C’est absolument dramatique parce que c’est notre avenir éternel qui est en jeu : il n’y aura pas de séance de rattrapage ; nous verrons plus clair parce que la mort nous aura enlevé toutes les richesses qui nous aveuglaient ; ce jour-là, nous ne pourrons plus repartir à zéro. L’Évangile nous parle d’un grand abîme entre le riche et Lazare ; cet abîme infranchissable, c’est lui, le riche, qui l’a creusé. Cette solitude dans laquelle il se trouve, c’est lui qui l’a organisée. Il s’y est complètement enfermé. Maintenant, personne ne peut rien pour lui.
Il nous faut recevoir cet Évangile comme un appel pressant à nous convertir. Le Seigneur compte sur nous pour que nous ouvrions nos yeux, nos oreilles et surtout notre cœur à tous ceux et celles qui souffrent de la précarité, du mépris et de l’exclusion. Nous ne devons pas attendre qu’une apparition vienne nous dire qui est Lazare et où le trouver : il est à notre porte, même s’il habite au bout du monde.

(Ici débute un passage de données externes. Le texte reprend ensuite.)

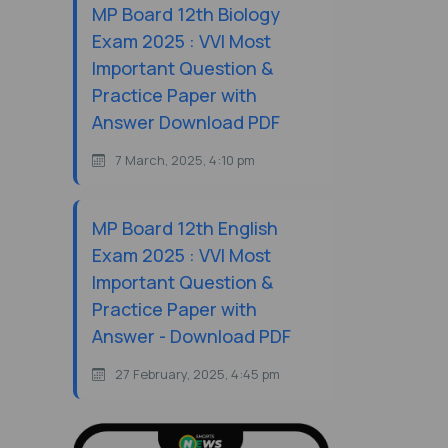
MP Board 12th Biology
Exam 2025 : VVI Most
Important Question &
Practice Paper with
Answer Download PDF
7 March, 2025, 4:10 pm
MP Board 12th English
Exam 2025 : VVI Most
Important Question &
Practice Paper with
Answer - Download PDF
27 February, 2025, 4:45 pm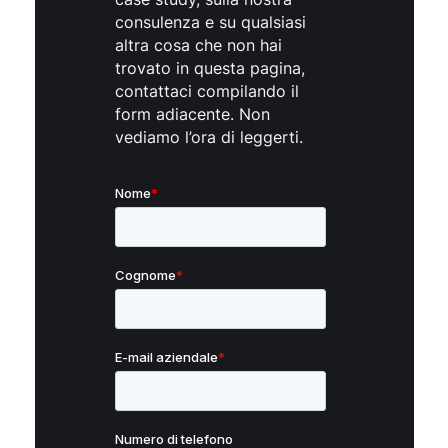
consulenza e su qualsiasi
altra cosa che non hai
trovato in questa pagina,
contattaci compilando il
form adiacente. Non
vediamo l’ora di leggerti.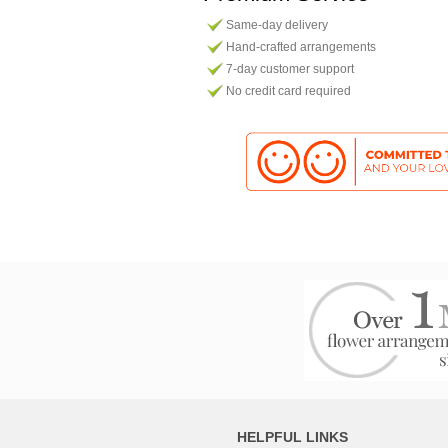
Same-day delivery
Hand-crafted arrangements
7-day customer support
No credit card required
HELPFUL LINKS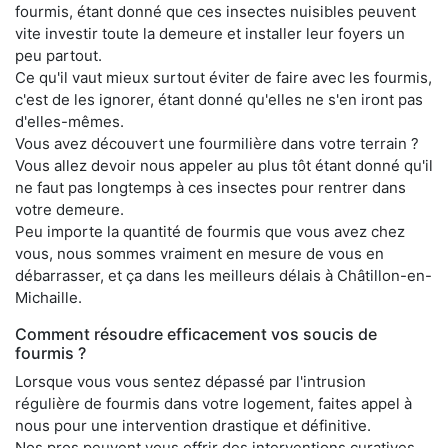
fourmis, étant donné que ces insectes nuisibles peuvent
vite investir toute la demeure et installer leur foyers un
peu partout.
Ce qu'il vaut mieux surtout éviter de faire avec les fourmis,
c'est de les ignorer, étant donné qu'elles ne s'en iront pas
d'elles-mêmes.
Vous avez découvert une fourmilière dans votre terrain ?
Vous allez devoir nous appeler au plus tôt étant donné qu'il
ne faut pas longtemps à ces insectes pour rentrer dans
votre demeure.
Peu importe la quantité de fourmis que vous avez chez
vous, nous sommes vraiment en mesure de vous en
débarrasser, et ça dans les meilleurs délais à Châtillon-en-
Michaille.
Comment résoudre efficacement vos soucis de
fourmis ?
Lorsque vous vous sentez dépassé par l'intrusion
régulière de fourmis dans votre logement, faites appel à
nous pour une intervention drastique et définitive.
Nos pros peuvent vous offrir des interventions curatives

Si nous ne le voyons pas, c’est que nous sommes aveugles. Il devient urgent de combler les ravins d’indifférence, de raboter les montagnes de préjugés et d’abattre les murs d’égoïsme.
La grande priorité c’est de construire des ponts, de tracer des routes et d’aller à la rencontre des autres. Le Christ est là pour nous accompagner car il sait bien que c’est au-dessus de nos forces personnelles. Sa grande mission a été de réconcilier les hommes avec le Père mais aussi entre eux. Il nous veut unis à lui et entre nous. C’est le grand commandement qu’il nous laisse : « Aimez-vous les uns les autres comme je vous ai aimés » (Jn 15,12). Nous n’aurons jamais fini de nous ajuster à son regard d’amour sur les personnes qui nous entourent.
L’Eucharistie qui nous rassemble nous annonce un monde où il n’y aura plus de pauvres. Dans ce monde nouveau, tous, riches et pauvres se retrouveront à la même table ; ils partageront ce qu’ils possèdent. Personne n’y manquera du nécessaire. Tous auront assez pour entrer dans la fête. Le monde que l’Eucharistie annonce, c’est celui-là même que le Christ est venu instaurer. Jésus nous encourage à surmonter notre égoïsme et nos peurs pour partager avec les plus pauvres. C’est pour tous que le Christ a livré son corps et versé son sang. Alors, prenons soin des autres, faisons de belles choses, tout de suite ! Car ce qui n’a pas été semé sur cette terre ne peut pas être récolté au ciel.